Job growth curbed by economic uncertainty, access to capital, regulatory hurdles

'There's an image, whether it's reality or not, that Maryland is more difficult to do business in'

June 04, 2011|By DON AINES |

Economic uncertainty, access to capital and regulatory hurdles are among the issues holding back job growth in Maryland and Washington County, according to some local officials.

"There are many times when some of the feedback we hear is, 'It's just easier to do business in West Virginia or other states,'" Del.
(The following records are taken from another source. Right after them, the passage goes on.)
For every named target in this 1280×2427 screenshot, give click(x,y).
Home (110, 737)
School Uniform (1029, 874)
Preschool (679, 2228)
Andrew Serafini, R-Washington, said last week. "There's an image, whether it's reality or not, that Maryland is more difficult to do business in."

The Maryland Economic Development Commission agrees.
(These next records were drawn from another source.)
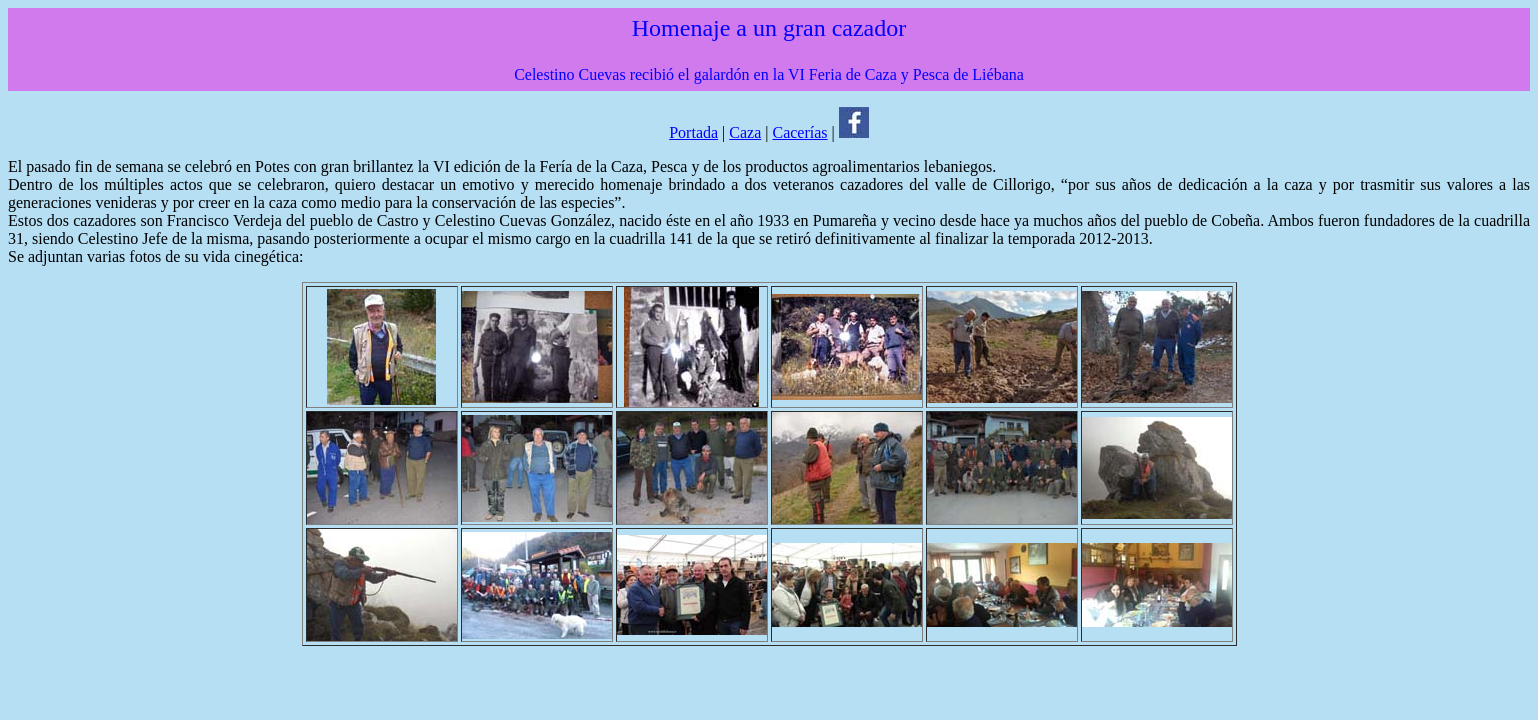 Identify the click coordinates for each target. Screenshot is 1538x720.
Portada (693, 132)
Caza (745, 132)
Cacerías (799, 132)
"Uncertainty and lack of confidence in the current economic environment are profoundly influencing consumer and investor behavior," the MEDC wrote in "Charting Maryland's Economic Path," a report issued this spring. "Likewise, lack of certainty and clarity in policy, tax and regulatory spheres hold back growth and innovation."

"The extent to which government ... gets in the way of business is inherently difficult to quantify, yet the topic is very real to the business community," the report states. "At it's worst, perceived or real government intransigence is a competitive disadvantage to Maryland, and has been debated within the state for decades."

"If you had to start all over again, would you?" is a question Hagerstown-Washington County Chamber of Commerce President Brien J. Poffenberger said he often asks small-business owners. For a "disappointingly high percentage" of those asked, the answer is "no," he said.

"The hassle factor has gotten so high ... you almost need a full-time person to do that stuff," he said of the regulatory, permitting and licensing requirements faced by business owners. The interest of the business person, he said, is focused on making the product or performing the service, and having to do excessive amounts of paperwork on top of that can be discouraging, he said.

"Maryland is so diverse that a law is written that makes sense in one geographic area, but doesn't make sense in another," Poffenberger added. For instance, a regulation that applies to Montgomery County might not be practical in Washington County, he said.

"I don't know if regulations are any more onerous here or less onerous than in Maryland," said L. Michael Ross, president of the Franklin County (Pa.) Area Development Corp. Regulations are accepted by industries as a cost of doing business, but how they are enforced and how much regulators assist businesses with the process varies among states, counties and municipalities.

Taxing policies are another factor businesses look at, but an apples-to-apples comparison of taxes from Virginia, West Virginia, Maryland and Pennsylvania can be difficult to make because of variations in how the states, counties and municipalities levy taxes, Ross said.

The sales tax is 6 percent in Maryland, Pennsylvania and West Virginia, but local taxes can vary widely in a place such as Franklin County, where there are six school districts and 22 municipalities that can levy taxes. Washington County, Ross noted, has a countywide school system, something he thinks would bring greater educational and tax equity to Franklin County.

Banks are poised to provide capital for business startups and expansions, but demand is still down from pre-recession levels, one banker said.

"We're closing more loans this year than we did last year ... but relative to four or five years ago, it's still way off," said Bradley D. Pingrey, administrative vice president and retail regional manager for M&T Bank. "I see the economy recovering very slowly."

Businesses that suffered financially during the recession still might have issues that negatively affect their credit worthiness, Pingrey said. Conversely, companies that weathered the storm are being conservative about taking on additional debt, he said.

"Banks want to make loans and, as an industry, we have money to lend," Pingrey said.

The MEDC report mapped strategies in four areas: Technology and innovation; protecting "leading drivers of economic growth"; embracing regional and economic diversity; and making it easier to do business in Maryland. That last category calls for making the regulatory, licensing and permitting processes more predictable, transparent and automated, and creating a centralized licensing system.